WHAT YOU SHOULD DO —
Please reproduce every entry, keeping each one exact.

AVAILABLE DATA —
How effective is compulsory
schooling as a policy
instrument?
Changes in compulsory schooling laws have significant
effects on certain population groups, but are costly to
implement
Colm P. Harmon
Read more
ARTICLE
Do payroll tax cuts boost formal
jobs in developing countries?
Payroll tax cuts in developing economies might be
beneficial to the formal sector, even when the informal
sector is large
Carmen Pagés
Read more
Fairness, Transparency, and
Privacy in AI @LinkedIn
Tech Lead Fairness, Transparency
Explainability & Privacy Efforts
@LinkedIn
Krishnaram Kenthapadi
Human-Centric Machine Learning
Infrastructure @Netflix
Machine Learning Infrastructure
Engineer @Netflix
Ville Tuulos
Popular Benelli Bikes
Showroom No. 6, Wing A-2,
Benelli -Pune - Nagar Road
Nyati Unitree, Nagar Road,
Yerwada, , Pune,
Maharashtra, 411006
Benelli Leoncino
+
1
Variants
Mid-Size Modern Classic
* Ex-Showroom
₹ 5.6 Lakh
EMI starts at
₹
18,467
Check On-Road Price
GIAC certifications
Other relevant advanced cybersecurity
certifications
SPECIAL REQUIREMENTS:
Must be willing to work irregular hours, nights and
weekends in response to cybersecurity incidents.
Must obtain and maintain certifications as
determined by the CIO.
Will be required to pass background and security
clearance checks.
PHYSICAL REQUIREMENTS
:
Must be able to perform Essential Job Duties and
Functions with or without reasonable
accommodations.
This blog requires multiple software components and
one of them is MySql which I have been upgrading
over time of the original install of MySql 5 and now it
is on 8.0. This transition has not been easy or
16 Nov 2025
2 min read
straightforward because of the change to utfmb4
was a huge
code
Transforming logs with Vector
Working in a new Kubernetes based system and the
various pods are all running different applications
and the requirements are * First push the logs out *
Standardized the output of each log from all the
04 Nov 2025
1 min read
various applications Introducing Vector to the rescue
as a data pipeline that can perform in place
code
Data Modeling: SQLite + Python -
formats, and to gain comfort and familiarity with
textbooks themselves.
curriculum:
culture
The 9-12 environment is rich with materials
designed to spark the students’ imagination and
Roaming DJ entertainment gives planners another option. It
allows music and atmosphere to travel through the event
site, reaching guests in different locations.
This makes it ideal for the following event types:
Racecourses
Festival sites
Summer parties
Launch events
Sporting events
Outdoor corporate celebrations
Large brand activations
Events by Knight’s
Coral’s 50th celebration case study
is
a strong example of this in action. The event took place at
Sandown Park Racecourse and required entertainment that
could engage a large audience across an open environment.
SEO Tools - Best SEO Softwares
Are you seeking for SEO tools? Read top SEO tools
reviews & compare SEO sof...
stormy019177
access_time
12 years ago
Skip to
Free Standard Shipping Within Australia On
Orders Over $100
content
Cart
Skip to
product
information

RESPONSE TO THIS TASK —
How effective is compulsory
schooling as a policy
instrument?
Changes in compulsory schooling laws have significant
effects on certain population groups, but are costly to
implement
Colm P. Harmon
Read more
ARTICLE
Do payroll tax cuts boost formal
jobs in developing countries?
Payroll tax cuts in developing economies might be
beneficial to the formal sector, even when the informal
sector is large
Carmen Pagés
Read more
Fairness, Transparency, and
Privacy in AI @LinkedIn
Tech Lead Fairness, Transparency
Explainability & Privacy Efforts
@LinkedIn
Krishnaram Kenthapadi
Human-Centric Machine Learning
Infrastructure @Netflix
Machine Learning Infrastructure
Engineer @Netflix
Ville Tuulos
Popular Benelli Bikes
Showroom No. 6, Wing A-2,
Benelli -Pune - Nagar Road
Nyati Unitree, Nagar Road,
Yerwada, , Pune,
Maharashtra, 411006
Benelli Leoncino
+
1
Variants
Mid-Size Modern Classic
* Ex-Showroom
₹ 5.6 Lakh
EMI starts at
₹
18,467
Check On-Road Price
GIAC certifications
Other relevant advanced cybersecurity
certifications
SPECIAL REQUIREMENTS:
Must be willing to work irregular hours, nights and
weekends in response to cybersecurity incidents.
Must obtain and maintain certifications as
determined by the CIO.
Will be required to pass background and security
clearance checks.
PHYSICAL REQUIREMENTS
:
Must be able to perform Essential Job Duties and
Functions with or without reasonable
accommodations.
This blog requires multiple software components and
one of them is MySql which I have been upgrading
over time of the original install of MySql 5 and now it
is on 8.0. This transition has not been easy or
16 Nov 2025
2 min read
straightforward because of the change to utfmb4
was a huge
code
Transforming logs with Vector
Working in a new Kubernetes based system and the
various pods are all running different applications
and the requirements are * First push the logs out *
Standardized the output of each log from all the
04 Nov 2025
1 min read
various applications Introducing Vector to the rescue
as a data pipeline that can perform in place
code
Data Modeling: SQLite + Python -
formats, and to gain comfort and familiarity with
textbooks themselves.
curriculum:
culture
The 9-12 environment is rich with materials
designed to spark the students’ imagination and
Roaming DJ entertainment gives planners another option. It
allows music and atmosphere to travel through the event
site, reaching guests in different locations.
This makes it ideal for the following event types:
Racecourses
Festival sites
Summer parties
Launch events
Sporting events
Outdoor corporate celebrations
Large brand activations
Events by Knight’s
Coral’s 50th celebration case study
is
a strong example of this in action. The event took place at
Sandown Park Racecourse and required entertainment that
could engage a large audience across an open environment.
SEO Tools - Best SEO Softwares
Are you seeking for SEO tools? Read top SEO tools
reviews & compare SEO sof...
stormy019177
access_time
12 years ago
Skip to
Free Standard Shipping Within Australia On
Orders Over $100
content
Cart
Skip to
product
information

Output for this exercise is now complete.